*SOURCE MATERIAL*.

____

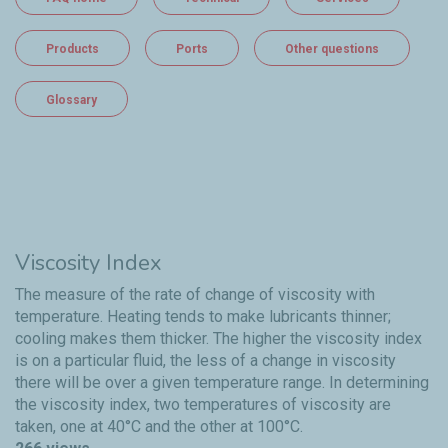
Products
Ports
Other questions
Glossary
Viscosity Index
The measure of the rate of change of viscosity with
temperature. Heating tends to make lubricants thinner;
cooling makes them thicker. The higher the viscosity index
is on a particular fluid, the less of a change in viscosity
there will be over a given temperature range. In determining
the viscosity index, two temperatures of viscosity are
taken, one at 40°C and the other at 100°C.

____

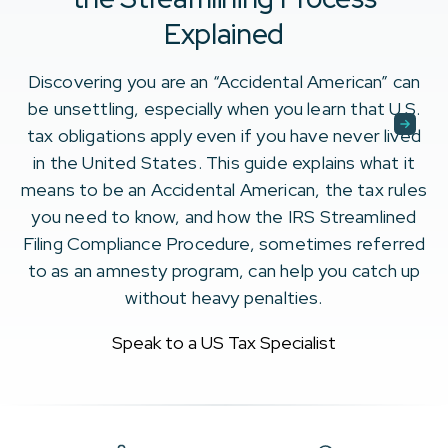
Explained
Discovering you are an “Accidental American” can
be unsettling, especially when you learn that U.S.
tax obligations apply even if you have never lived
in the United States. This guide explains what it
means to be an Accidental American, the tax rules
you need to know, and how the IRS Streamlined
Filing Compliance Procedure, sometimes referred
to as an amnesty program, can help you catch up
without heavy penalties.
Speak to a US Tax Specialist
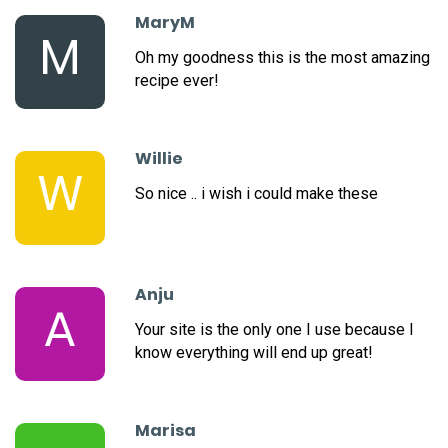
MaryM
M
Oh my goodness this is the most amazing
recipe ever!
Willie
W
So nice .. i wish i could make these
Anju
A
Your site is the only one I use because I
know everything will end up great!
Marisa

____

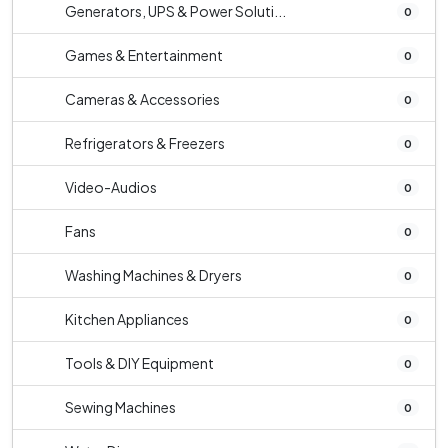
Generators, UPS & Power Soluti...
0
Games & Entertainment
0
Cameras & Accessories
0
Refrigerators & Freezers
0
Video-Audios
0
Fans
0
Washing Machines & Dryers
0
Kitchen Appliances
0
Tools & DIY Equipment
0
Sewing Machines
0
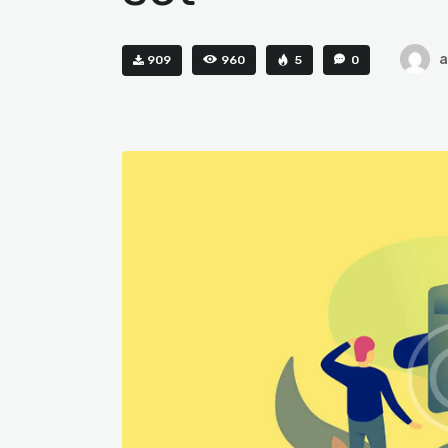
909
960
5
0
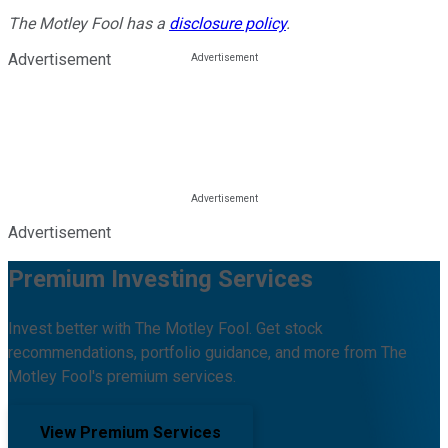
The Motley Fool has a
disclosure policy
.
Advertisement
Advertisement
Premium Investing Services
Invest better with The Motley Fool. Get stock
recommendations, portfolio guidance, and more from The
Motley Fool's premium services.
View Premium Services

____

*TASK ITEM*.
The range runs from the line with "is on a particular" up to and including the line with "taken, one at 40°C and the other at 100°C." in the listing above; please write out exactly those lines and nothing more.

*TASK SOLUTION*.
is on a particular fluid, the less of a change in viscosity
there will be over a given temperature range. In determining
the viscosity index, two temperatures of viscosity are
taken, one at 40°C and the other at 100°C.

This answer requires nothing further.